The material below holds pictures; leave them out and reproduce exactly the lines from the one with "Диаметр: 1900 мм." through the one with "doppia alimentazione viene", inclusive.

▼▼▼

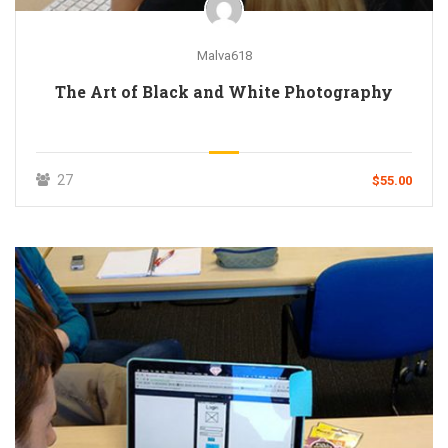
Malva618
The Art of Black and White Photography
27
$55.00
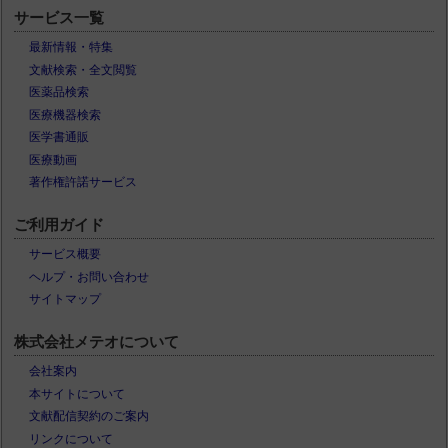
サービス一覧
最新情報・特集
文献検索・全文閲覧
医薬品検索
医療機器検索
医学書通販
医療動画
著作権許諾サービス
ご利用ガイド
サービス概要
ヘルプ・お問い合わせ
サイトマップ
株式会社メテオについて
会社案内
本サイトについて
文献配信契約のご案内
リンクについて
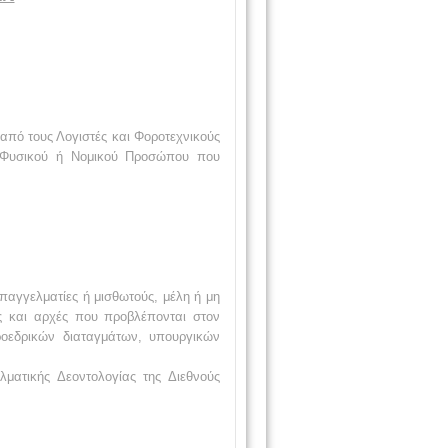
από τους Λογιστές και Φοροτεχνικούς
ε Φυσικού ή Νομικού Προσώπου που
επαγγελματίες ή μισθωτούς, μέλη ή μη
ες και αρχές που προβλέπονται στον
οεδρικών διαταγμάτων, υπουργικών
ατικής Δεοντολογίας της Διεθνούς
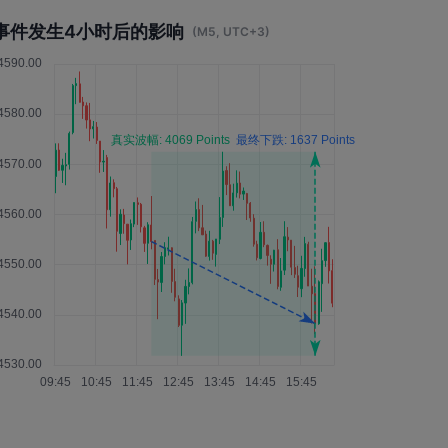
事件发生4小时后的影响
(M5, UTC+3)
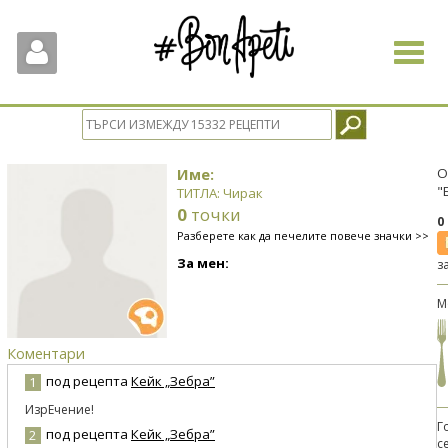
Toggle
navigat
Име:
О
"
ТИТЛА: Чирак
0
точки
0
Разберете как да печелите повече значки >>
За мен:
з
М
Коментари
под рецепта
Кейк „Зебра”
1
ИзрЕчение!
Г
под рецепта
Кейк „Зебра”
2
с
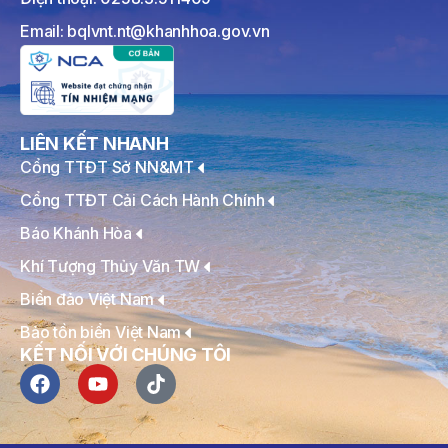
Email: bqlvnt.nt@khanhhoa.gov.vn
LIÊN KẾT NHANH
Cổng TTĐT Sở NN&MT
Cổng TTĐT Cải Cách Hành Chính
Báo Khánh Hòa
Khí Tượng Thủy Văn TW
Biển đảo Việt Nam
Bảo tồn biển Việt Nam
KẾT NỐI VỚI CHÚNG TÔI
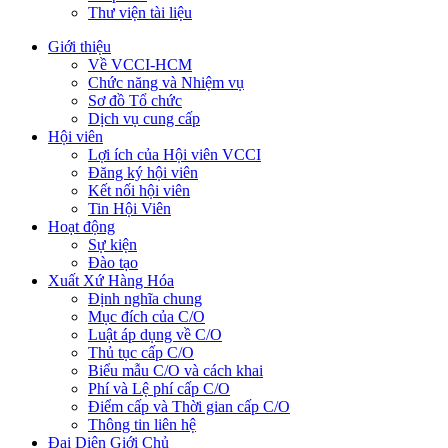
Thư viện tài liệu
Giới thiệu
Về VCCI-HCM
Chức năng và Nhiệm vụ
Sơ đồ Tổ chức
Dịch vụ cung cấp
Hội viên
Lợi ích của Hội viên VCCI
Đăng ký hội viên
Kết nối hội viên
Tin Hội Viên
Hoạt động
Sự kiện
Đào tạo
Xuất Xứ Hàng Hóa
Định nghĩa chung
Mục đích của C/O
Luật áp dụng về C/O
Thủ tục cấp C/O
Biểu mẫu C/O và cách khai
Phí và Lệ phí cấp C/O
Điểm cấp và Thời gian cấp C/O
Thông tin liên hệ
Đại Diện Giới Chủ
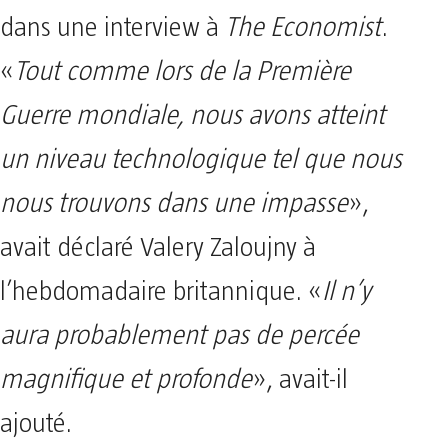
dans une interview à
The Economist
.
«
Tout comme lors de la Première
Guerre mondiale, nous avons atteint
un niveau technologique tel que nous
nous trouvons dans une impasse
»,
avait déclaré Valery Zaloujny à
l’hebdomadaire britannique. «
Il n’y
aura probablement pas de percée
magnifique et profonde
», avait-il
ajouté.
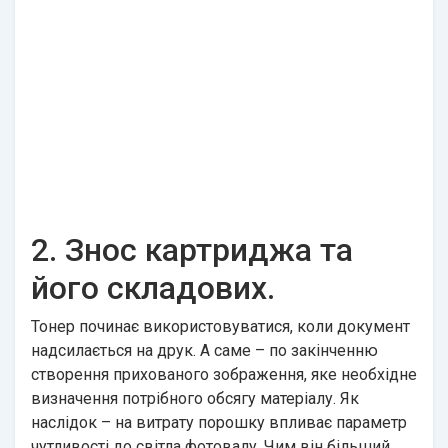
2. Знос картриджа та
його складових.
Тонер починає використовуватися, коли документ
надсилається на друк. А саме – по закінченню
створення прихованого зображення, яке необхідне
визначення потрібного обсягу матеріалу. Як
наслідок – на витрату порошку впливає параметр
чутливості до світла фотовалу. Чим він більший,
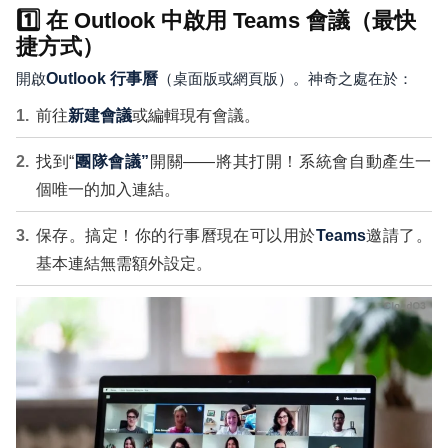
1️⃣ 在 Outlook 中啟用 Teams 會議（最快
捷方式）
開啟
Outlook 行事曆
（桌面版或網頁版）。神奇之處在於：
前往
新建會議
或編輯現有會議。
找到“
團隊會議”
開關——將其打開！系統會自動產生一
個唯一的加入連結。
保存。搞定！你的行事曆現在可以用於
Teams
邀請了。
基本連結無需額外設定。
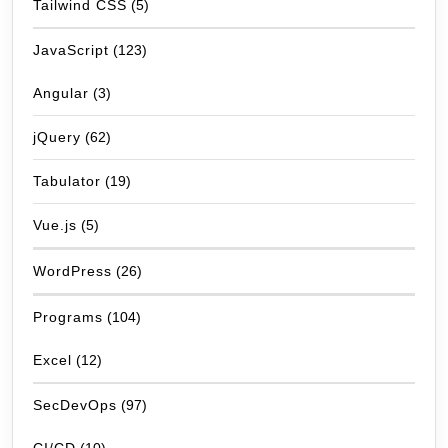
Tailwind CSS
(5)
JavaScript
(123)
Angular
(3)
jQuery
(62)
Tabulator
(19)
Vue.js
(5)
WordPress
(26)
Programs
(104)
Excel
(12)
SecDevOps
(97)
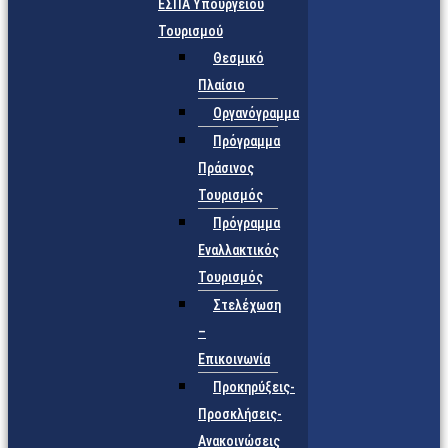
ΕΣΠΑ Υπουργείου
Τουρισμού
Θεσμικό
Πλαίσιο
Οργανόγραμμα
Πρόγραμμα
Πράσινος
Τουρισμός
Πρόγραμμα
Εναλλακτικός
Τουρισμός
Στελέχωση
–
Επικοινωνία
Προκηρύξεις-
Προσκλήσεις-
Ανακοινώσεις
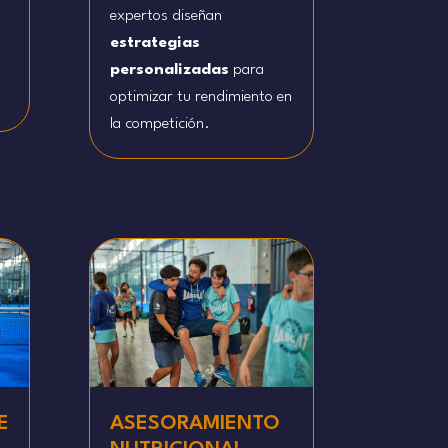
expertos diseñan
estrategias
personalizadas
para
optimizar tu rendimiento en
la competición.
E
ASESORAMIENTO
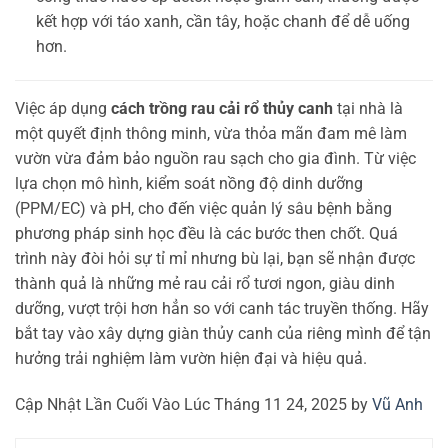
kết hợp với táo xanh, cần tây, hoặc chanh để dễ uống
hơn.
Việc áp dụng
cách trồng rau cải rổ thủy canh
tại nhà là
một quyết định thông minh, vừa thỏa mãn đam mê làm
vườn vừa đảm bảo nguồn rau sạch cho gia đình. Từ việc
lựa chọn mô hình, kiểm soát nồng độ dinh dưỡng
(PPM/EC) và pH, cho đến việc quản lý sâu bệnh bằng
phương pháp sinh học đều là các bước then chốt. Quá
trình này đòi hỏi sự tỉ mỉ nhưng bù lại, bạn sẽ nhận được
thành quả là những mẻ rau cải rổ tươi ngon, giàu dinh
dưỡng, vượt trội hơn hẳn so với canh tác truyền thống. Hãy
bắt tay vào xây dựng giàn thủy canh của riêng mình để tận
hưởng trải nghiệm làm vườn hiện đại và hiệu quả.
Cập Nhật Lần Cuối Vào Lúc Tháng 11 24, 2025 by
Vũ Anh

▲▲▲
▼▼▼

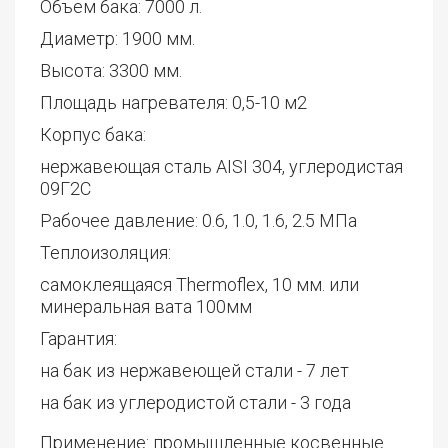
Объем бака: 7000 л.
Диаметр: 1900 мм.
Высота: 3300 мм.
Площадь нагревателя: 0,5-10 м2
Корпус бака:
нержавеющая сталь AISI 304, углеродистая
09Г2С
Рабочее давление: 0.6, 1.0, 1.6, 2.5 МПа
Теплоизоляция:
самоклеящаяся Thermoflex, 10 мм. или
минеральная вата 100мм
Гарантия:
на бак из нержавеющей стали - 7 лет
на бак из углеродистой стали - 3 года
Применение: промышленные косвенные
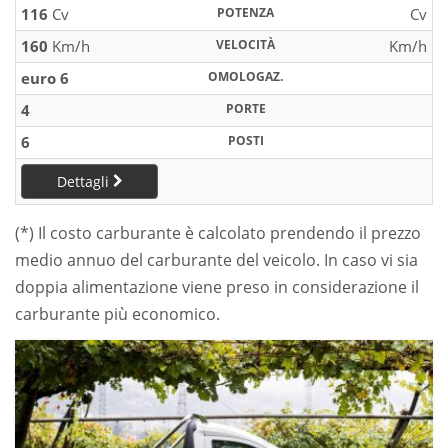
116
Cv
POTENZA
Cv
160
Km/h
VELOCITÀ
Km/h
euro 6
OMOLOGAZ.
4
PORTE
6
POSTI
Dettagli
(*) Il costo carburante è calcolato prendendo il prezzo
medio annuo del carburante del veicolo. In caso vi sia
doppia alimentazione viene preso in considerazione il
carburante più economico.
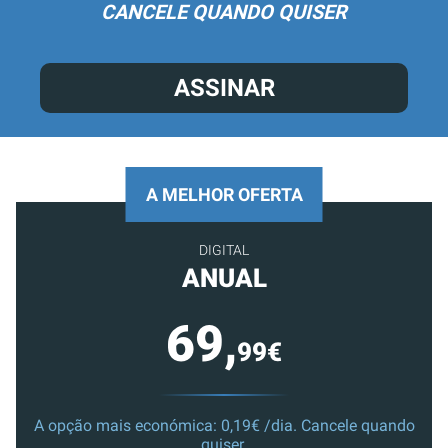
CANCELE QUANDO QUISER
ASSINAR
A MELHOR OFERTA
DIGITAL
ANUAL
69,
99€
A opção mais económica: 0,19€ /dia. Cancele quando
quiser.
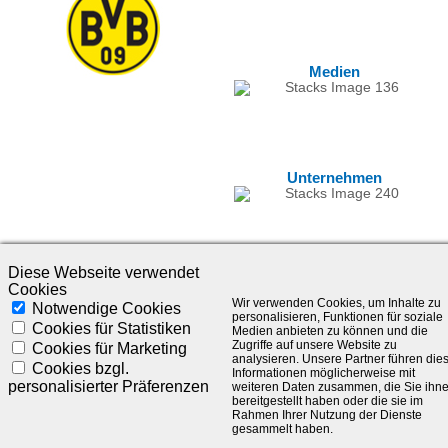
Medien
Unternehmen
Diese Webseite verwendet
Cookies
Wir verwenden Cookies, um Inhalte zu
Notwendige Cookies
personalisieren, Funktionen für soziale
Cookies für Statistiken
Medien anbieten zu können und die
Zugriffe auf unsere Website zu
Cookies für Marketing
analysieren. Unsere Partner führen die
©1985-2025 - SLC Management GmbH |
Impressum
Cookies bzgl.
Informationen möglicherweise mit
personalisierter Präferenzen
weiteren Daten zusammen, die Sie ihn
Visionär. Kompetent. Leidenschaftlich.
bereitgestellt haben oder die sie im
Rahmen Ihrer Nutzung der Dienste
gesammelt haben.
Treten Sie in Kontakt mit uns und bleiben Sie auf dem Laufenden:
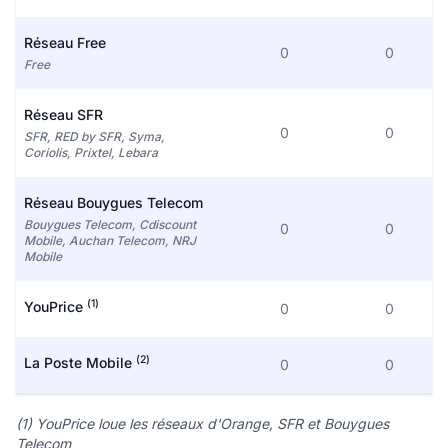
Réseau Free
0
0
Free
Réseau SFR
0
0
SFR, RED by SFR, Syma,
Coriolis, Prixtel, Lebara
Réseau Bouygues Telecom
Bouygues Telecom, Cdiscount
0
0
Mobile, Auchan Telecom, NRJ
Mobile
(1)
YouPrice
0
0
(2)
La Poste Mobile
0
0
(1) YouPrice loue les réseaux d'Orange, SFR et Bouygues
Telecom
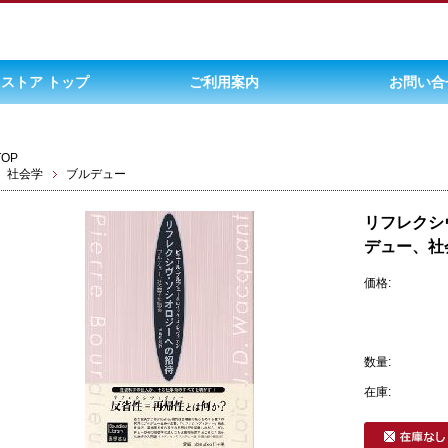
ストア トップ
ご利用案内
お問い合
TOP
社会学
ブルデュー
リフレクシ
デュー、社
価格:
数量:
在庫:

▲▲▲
▼▼▼

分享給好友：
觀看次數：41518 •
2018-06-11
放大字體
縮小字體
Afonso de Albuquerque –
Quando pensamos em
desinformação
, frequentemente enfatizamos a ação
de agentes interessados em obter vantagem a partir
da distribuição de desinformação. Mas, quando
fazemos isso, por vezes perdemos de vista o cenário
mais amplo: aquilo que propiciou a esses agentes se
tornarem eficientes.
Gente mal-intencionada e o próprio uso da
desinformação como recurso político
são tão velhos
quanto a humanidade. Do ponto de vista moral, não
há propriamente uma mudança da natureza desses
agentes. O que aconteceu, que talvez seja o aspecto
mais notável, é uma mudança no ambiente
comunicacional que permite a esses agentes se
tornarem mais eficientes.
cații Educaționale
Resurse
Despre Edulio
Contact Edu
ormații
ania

▲▲▲

#### ANSWER
Диаметр: 1900 мм.
Высота: 3300 мм.
Площадь нагревателя: 0,5-10 м2
Корпус бака:
нержавеющая сталь AISI 304, углеродистая
09Г2С
Рабочее давление: 0.6, 1.0, 1.6, 2.5 МПа
Теплоизоляция:
самоклеящаяся Thermoflex, 10 мм. или
минеральная вата 100мм
Гарантия:
на бак из нержавеющей стали - 7 лет
на бак из углеродистой стали - 3 года
Применение: промышленные косвенные
116
Cv
POTENZA
Cv
160
Km/h
VELOCITÀ
Km/h
euro 6
OMOLOGAZ.
4
PORTE
6
POSTI
Dettagli
(*) Il costo carburante è calcolato prendendo il prezzo
medio annuo del carburante del veicolo. In caso vi sia
doppia alimentazione viene preso in considerazione il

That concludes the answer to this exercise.